Re: PCIe journal benefit for SSD OSDs

Christian Balzer <chibi@xxxxxxx> · Thu, 7 Sep 2017 17:44:55 +0900

Hello,

On Thu, 7 Sep 2017 08:03:31 +0200 Stefan Priebe - Profihost AG wrote:

> Hello,
> Am 07.09.2017 um 03:53 schrieb Christian Balzer:
> > 
> > Hello,
> > 
> > On Wed, 6 Sep 2017 09:09:54 -0400 Alex Gorbachev wrote:
> >   
> >> We are planning a Jewel filestore based cluster for a performance
> >> sensitive healthcare client, and the conservative OSD choice is
> >> Samsung SM863A.
> >>  
> > 
> > While I totally see where you're coming from and me having stated that
> > I'll give Luminous and Bluestore some time to mature, I'd also be looking
> > into that if I were being in the planning phase now, with like 3 months
> > before deployment.
> > The inherent performance increase with Bluestore (and having something
> > that hopefully won't need touching/upgrading for a while) shouldn't be
> > ignored.   
> 
> Yes and that's the point where i'm currently as well. Thinking about how
> to design a new cluster based on bluestore.
> 
> > The SSDs are fine, I've been starting to use those recently (though not
> > with Ceph yet) as Intel DC S36xx or 37xx are impossible to get.
> > They're a bit slower in the write IOPS department, but good enough for me.  
> 
> I've never used the Intel DC ones but always the Samsung are the Intel
> really faster? 
I don't have any configuration right now where to directly compare them
(different HW, controllers, kernel and fio versions), but at least on
paper a 200GB DC S3700 (unobtanium) with 32K random 4k IOPS (confirmed in
tests) looks a lot better than the 240GB SM863A with 10K IOPS.

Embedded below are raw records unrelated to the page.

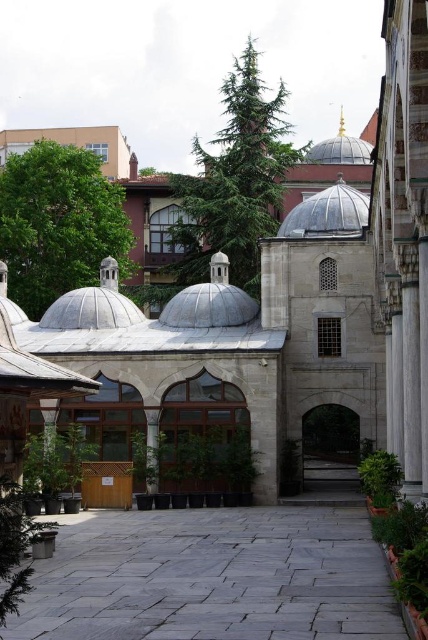 Between point (372, 570) and point (344, 212), which one is positioned behind?

The point (344, 212) is behind.

Identify the location of gray stone courtyard at center. (211, 577).

Based on the photo, which is more to the right, gray stone courtyard at center or gold domed roof at center?

From the viewer's perspective, gold domed roof at center appears more on the right side.

Which is in front, point (287, 628) or point (360, 140)?

Point (287, 628) is in front.

This screenshot has width=428, height=640. In order to click on gray stone courtyard at center in this screenshot , I will do `click(211, 577)`.

Does metallic silver dome at center appear on the right side of gold domed roof at center?

In fact, metallic silver dome at center is to the left of gold domed roof at center.

Does metallic silver dome at center have a lesser height compared to gold domed roof at center?

Correct, metallic silver dome at center is not as tall as gold domed roof at center.

Measure the distance between metallic silver dome at center and camera.

metallic silver dome at center is 82.66 meters away from camera.

Where is `metallic silver dome at center`? The width and height of the screenshot is (428, 640). metallic silver dome at center is located at coordinates (327, 212). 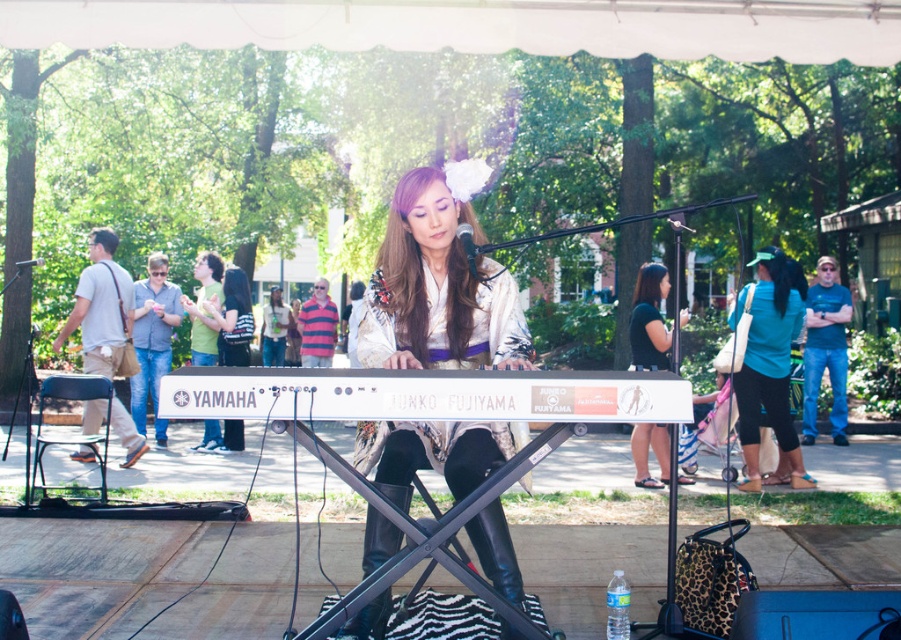 Which is behind, point (384, 451) or point (187, 308)?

I dug into my archives and for a wheezy (3.16 kernel) system I found
results that had the about DC S3700 with 32K IOPS as per the specs and
for a 845DC EVO 960GB 12K write IOPS, also as expected from the specs.

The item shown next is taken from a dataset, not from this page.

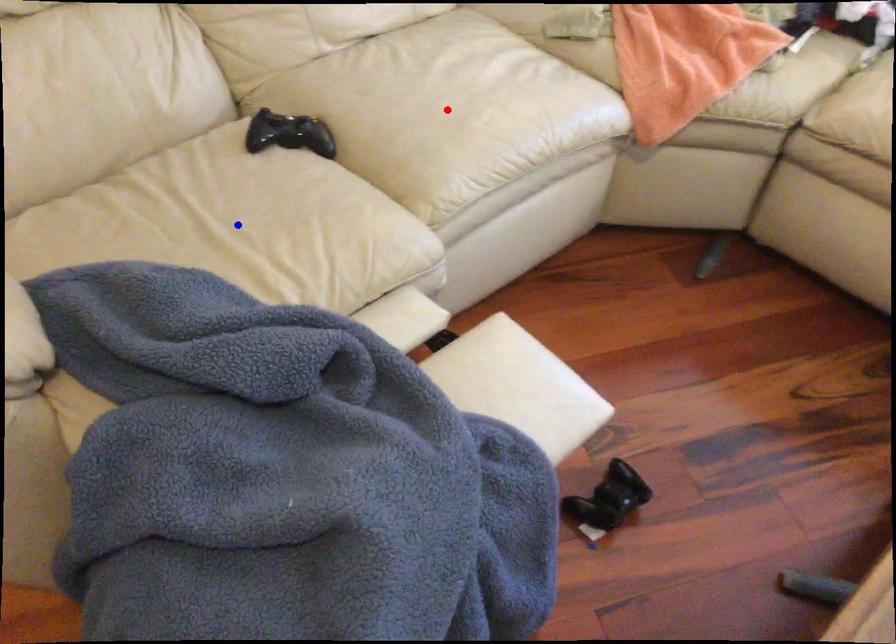 Question: Which of the two points in the image is closer to the camera?

Choices:
 (A) Blue point is closer.
 (B) Red point is closer.

Answer: (A) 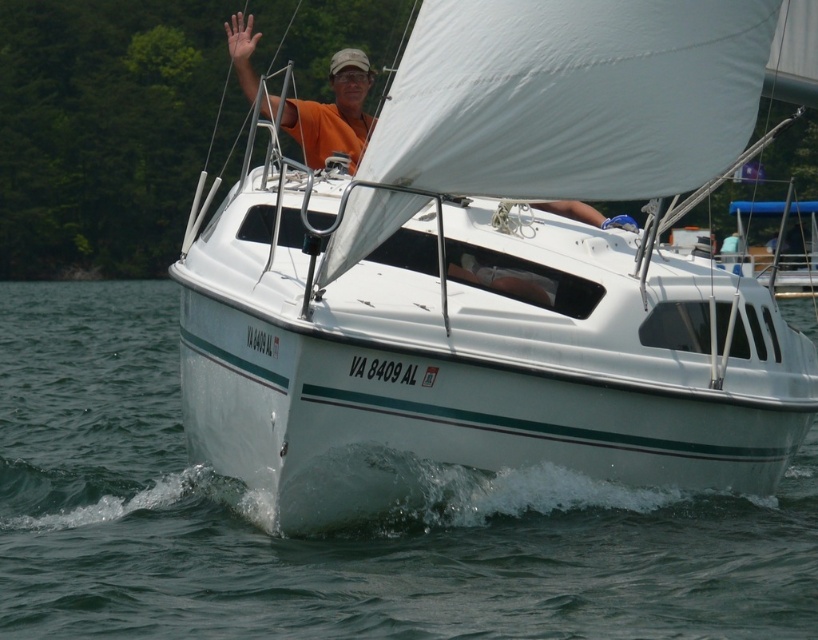 You are a photographer on a nearby dock and want to capture a photo of the orange fabric shirt at upper center and the white glossy sailboat at center. Based on their positions, which object should you focus on first to ensure both are in the frame?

On newer HW with recent kernels (4.9) and fio (I suspect the later)
things have changed to the point that the same fio command line as in the
old tests now gives me results of over 70K IOPS for both 400GB DC S3710s
and 960GB SM863A, both way higher than the specs.
It seems to be basically CPU/IRQ bound at that point, leading me to
believe that "--direct=1" no longer means the same thing.
Adding "--sync=1" to the fio command things become more sane, but are still
odd and partially higher than expected.

Make of that what you will.

> Have you disabled te FLUSH command for the Samsung ones?
How would one do that?
And since they have supposed full power loss protection, why wouldn't that
be the default?

> They don't skip the command automatically like the Intel do. Sadly the
> Samsung SM863 got more expensive over the last months. They were a lot
> cheaper  in the first month of 2016. May be the 2,5" optane intel ssds
> will change the game.
> 
The Optane offerings right now leave me rather unimpressed at 65K write
IOPS and 290MB write speed for their best (32GB) model. 
Not a fit for filestore journals given the write speed and not so
much for the DB part of Bluestore either.

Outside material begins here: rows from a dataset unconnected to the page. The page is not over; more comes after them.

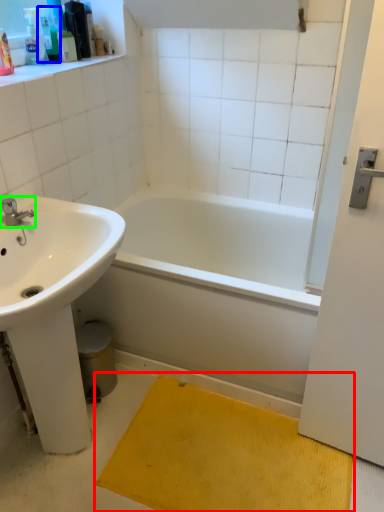 Question: Which object is the closest to the doormat (highlighted by a red box)? Choose among these: toiletry (highlighted by a blue box) or tap (highlighted by a green box).

Choices:
 (A) toiletry
 (B) tap

Answer: (B) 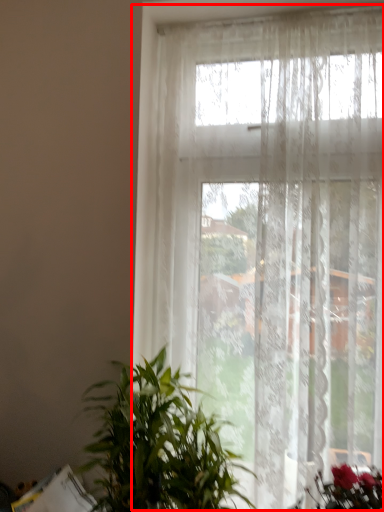 Question: From the image, what is the correct spatial relationship of window (annotated by the red box) in relation to houseplant?

Choices:
 (A) left
 (B) right

Answer: (B) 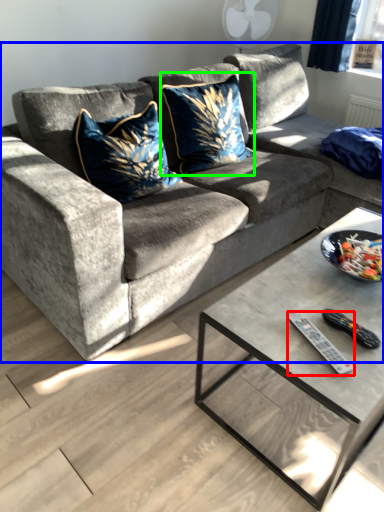 Question: Estimate the real-world distances between objects in this image. Which object is farther from remote (highlighted by a red box), studio couch (highlighted by a blue box) or throw pillow (highlighted by a green box)?

Choices:
 (A) studio couch
 (B) throw pillow

Answer: (B) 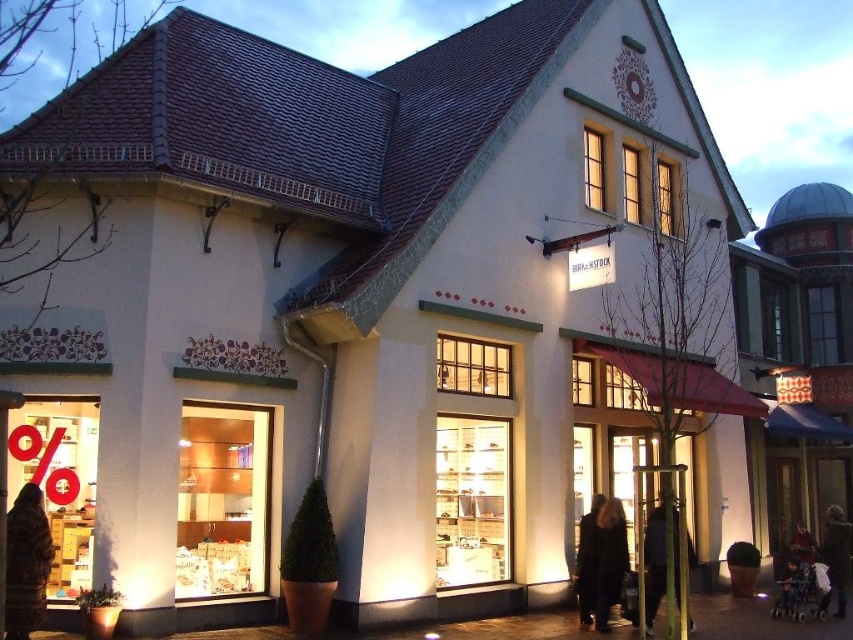 Question: Among these objects, which one is farthest from the camera?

> >> but was wondering if anyone has seen a positive
> >> impact from also using PCIe journals (e.g. Intel P3700 or even the
> >> older 910 series) in front of such SSDs?
> >>  
> > NVMe journals (or WAL and DB space for Bluestore) are nice and can
> > certainly help, especially if Ceph is tuned accordingly.
> > Avoid non DC NVMes, I doubt you can still get 910s, they are officially
> > EOL.
> > You want to match capabilities and endurances, a DC P3700 800GB would be
> > an OK match for 3-4 SM863a 960GB for example.   
> 
> That's a good point but makes the cluster more expensive. Currently
> while using filestore i use one SSD for journal and data which works fine.
> 
Inline is fine if it fits your use case and the reduction in endurance is
also calculated in and/or compensated for.
I do the same with DC S3610s (very similar to the SM863As) on my
cache-tier nodes. 

> With bluestore we've block, db and wal so we need 3 block devices per
> OSD. If we need one PCIe or NVMe device per 3-4 devices it get's much
> more expensive per host - currently running 10 OSDs / SSDs per Node.
> 
Well, the OP was asking for performance, so price obviously goes up.
If you're running SSD OSDs you can put all 3 on the same device and should
be no worse off than before with filestore. 
Keep in mind that small writes also get "journaled" on the DB part, so
double writes and endurance may not improve depending on your write
patterns.
Something really fast for the WAL would likely help, but I have zero
experience and very few written reports here to base that on.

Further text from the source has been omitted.